> Task goal
Output the line that contains "Mask all regions of 'left heart ventricle'.", then every line beneath it through the end of the records, exactly as given and with no other lines.

[Record extracts — start]

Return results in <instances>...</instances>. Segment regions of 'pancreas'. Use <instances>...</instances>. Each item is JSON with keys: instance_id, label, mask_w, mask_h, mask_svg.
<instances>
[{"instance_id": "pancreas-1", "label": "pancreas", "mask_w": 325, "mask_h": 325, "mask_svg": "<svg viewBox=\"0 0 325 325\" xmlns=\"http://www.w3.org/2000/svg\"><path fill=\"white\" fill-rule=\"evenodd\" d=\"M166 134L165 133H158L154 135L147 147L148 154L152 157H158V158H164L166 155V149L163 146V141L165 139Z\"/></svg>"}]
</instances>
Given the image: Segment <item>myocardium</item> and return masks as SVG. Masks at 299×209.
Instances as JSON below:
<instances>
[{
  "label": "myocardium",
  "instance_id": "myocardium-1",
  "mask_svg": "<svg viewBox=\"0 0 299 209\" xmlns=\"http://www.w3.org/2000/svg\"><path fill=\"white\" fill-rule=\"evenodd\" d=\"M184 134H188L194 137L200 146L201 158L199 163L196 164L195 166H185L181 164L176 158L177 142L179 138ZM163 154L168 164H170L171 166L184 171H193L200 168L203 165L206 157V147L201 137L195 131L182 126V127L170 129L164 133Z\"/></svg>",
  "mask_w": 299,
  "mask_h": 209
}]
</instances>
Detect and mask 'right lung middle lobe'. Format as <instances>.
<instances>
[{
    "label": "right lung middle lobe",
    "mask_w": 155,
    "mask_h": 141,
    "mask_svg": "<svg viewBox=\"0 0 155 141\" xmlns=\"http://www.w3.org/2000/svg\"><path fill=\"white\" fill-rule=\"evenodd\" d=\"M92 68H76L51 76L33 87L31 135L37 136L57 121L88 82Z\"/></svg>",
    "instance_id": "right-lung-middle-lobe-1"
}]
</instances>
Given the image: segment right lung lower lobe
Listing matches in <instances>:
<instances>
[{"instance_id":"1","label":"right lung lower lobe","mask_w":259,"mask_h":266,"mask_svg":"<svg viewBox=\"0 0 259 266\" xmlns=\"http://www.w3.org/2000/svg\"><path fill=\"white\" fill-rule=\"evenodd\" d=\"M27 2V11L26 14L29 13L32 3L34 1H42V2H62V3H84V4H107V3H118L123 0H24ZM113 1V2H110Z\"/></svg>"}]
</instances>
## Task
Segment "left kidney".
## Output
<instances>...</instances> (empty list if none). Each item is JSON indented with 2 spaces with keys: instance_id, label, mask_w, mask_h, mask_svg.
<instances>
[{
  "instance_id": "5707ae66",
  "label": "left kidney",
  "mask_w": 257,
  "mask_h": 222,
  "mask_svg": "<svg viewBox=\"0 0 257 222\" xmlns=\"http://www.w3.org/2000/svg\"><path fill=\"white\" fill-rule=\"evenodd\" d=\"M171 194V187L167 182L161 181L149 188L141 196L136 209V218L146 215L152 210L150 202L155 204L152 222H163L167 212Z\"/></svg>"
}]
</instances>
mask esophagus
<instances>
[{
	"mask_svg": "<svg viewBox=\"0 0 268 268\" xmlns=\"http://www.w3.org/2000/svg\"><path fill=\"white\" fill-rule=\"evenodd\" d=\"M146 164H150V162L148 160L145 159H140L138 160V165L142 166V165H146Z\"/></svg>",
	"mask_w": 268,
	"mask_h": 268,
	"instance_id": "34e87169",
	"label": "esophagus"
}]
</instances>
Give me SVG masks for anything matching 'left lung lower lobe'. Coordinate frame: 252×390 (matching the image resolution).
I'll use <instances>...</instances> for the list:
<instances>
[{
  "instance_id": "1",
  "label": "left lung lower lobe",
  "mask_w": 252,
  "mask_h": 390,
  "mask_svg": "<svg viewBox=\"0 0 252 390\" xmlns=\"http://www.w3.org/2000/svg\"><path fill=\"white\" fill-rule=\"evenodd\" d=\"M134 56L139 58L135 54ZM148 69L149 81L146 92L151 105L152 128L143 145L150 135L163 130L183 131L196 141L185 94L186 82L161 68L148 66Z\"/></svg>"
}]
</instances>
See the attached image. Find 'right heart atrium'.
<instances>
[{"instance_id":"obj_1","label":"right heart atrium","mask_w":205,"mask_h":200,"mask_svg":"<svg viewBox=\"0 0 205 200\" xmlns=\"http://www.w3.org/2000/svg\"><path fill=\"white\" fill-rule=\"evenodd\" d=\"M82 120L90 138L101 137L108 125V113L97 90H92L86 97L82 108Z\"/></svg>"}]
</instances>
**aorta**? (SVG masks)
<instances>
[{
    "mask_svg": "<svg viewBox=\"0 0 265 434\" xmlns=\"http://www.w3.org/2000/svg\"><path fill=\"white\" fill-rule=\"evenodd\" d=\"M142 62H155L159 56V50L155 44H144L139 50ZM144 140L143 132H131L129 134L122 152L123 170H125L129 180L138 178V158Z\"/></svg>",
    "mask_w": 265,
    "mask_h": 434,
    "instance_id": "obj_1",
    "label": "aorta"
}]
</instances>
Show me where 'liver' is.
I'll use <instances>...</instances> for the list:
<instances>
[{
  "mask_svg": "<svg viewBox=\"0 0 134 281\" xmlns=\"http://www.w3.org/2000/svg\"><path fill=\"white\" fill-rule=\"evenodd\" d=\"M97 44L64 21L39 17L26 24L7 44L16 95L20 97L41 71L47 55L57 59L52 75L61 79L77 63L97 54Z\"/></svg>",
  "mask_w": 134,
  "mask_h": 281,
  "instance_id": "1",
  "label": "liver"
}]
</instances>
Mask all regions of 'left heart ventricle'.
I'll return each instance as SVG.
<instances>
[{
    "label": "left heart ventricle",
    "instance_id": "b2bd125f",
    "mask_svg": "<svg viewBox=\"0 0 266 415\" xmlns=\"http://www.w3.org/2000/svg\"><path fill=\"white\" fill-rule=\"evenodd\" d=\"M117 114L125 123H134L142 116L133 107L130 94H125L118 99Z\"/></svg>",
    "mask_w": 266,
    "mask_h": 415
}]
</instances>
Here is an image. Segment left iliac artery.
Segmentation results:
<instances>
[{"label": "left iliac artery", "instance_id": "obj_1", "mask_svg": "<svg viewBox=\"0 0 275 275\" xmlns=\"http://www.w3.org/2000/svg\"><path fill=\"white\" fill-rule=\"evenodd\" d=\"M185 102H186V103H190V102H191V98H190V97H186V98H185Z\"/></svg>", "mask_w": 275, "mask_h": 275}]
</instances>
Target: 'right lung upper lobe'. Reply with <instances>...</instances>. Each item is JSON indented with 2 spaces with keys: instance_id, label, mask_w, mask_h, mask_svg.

[Record extracts — finish]

> Response to the exercise
Mask all regions of 'left heart ventricle'.
I'll return each instance as SVG.
<instances>
[{
    "label": "left heart ventricle",
    "instance_id": "b2bd125f",
    "mask_svg": "<svg viewBox=\"0 0 266 415\" xmlns=\"http://www.w3.org/2000/svg\"><path fill=\"white\" fill-rule=\"evenodd\" d=\"M117 114L125 123H134L142 116L133 107L130 94H125L118 99Z\"/></svg>",
    "mask_w": 266,
    "mask_h": 415
}]
</instances>
Here is an image. Segment left iliac artery.
Segmentation results:
<instances>
[{"label": "left iliac artery", "instance_id": "obj_1", "mask_svg": "<svg viewBox=\"0 0 275 275\" xmlns=\"http://www.w3.org/2000/svg\"><path fill=\"white\" fill-rule=\"evenodd\" d=\"M185 102H186V103H190V102H191V98H190V97H186V98H185Z\"/></svg>", "mask_w": 275, "mask_h": 275}]
</instances>
Target: 'right lung upper lobe'. Reply with <instances>...</instances>. Each item is JSON indented with 2 spaces with keys: instance_id, label, mask_w, mask_h, mask_svg.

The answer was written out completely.